Images are to be left out; everything else in the listing should be repeated exactly.
BEGIN Given information
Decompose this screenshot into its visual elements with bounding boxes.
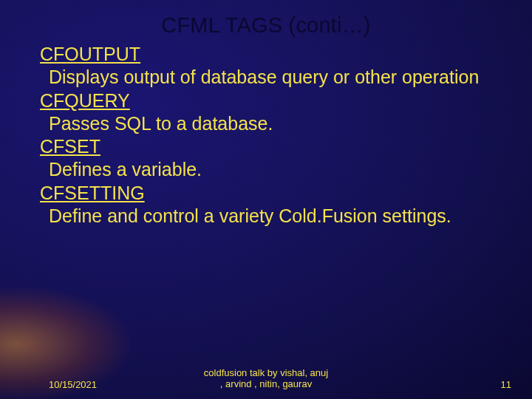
tag-desc: Defines a variable. bbox=[40, 158, 502, 181]
tag-name: CFOUTPUT bbox=[40, 43, 502, 66]
tag-name: CFSET bbox=[40, 135, 502, 158]
tag-name: CFQUERY bbox=[40, 89, 502, 112]
footer-page-number: 11 bbox=[501, 379, 511, 390]
footer-center-line1: coldfusion talk by vishal, anuj bbox=[204, 367, 328, 378]
slide-title: CFML TAGS (conti…) bbox=[0, 13, 532, 38]
footer-center-line2: , arvind , nitin, gaurav bbox=[220, 378, 312, 389]
tag-desc: Displays output of database query or oth… bbox=[40, 66, 502, 89]
tag-desc: Define and control a variety Cold.Fusion… bbox=[40, 205, 502, 228]
tag-desc: Passes SQL to a database. bbox=[40, 112, 502, 135]
slide: CFML TAGS (conti…) CFOUTPUT Displays out… bbox=[0, 0, 532, 399]
footer-center: coldfusion talk by vishal, anuj , arvind… bbox=[0, 368, 532, 390]
tag-name: CFSETTING bbox=[40, 182, 502, 205]
slide-body: CFOUTPUT Displays output of database que… bbox=[40, 43, 502, 228]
END Given information
Your solution.
Decompose this screenshot into its visual elements with bounding boxes.
tag-desc: Defines a variable. bbox=[40, 158, 502, 181]
tag-name: CFOUTPUT bbox=[40, 43, 502, 66]
tag-name: CFSET bbox=[40, 135, 502, 158]
tag-name: CFQUERY bbox=[40, 89, 502, 112]
footer-page-number: 11 bbox=[501, 379, 511, 390]
footer-center-line1: coldfusion talk by vishal, anuj bbox=[204, 367, 328, 378]
slide-title: CFML TAGS (conti…) bbox=[0, 13, 532, 38]
footer-center-line2: , arvind , nitin, gaurav bbox=[220, 378, 312, 389]
tag-desc: Displays output of database query or oth… bbox=[40, 66, 502, 89]
tag-desc: Define and control a variety Cold.Fusion… bbox=[40, 205, 502, 228]
tag-desc: Passes SQL to a database. bbox=[40, 112, 502, 135]
slide: CFML TAGS (conti…) CFOUTPUT Displays out… bbox=[0, 0, 532, 399]
footer-center: coldfusion talk by vishal, anuj , arvind… bbox=[0, 368, 532, 390]
tag-name: CFSETTING bbox=[40, 182, 502, 205]
slide-body: CFOUTPUT Displays output of database que… bbox=[40, 43, 502, 228]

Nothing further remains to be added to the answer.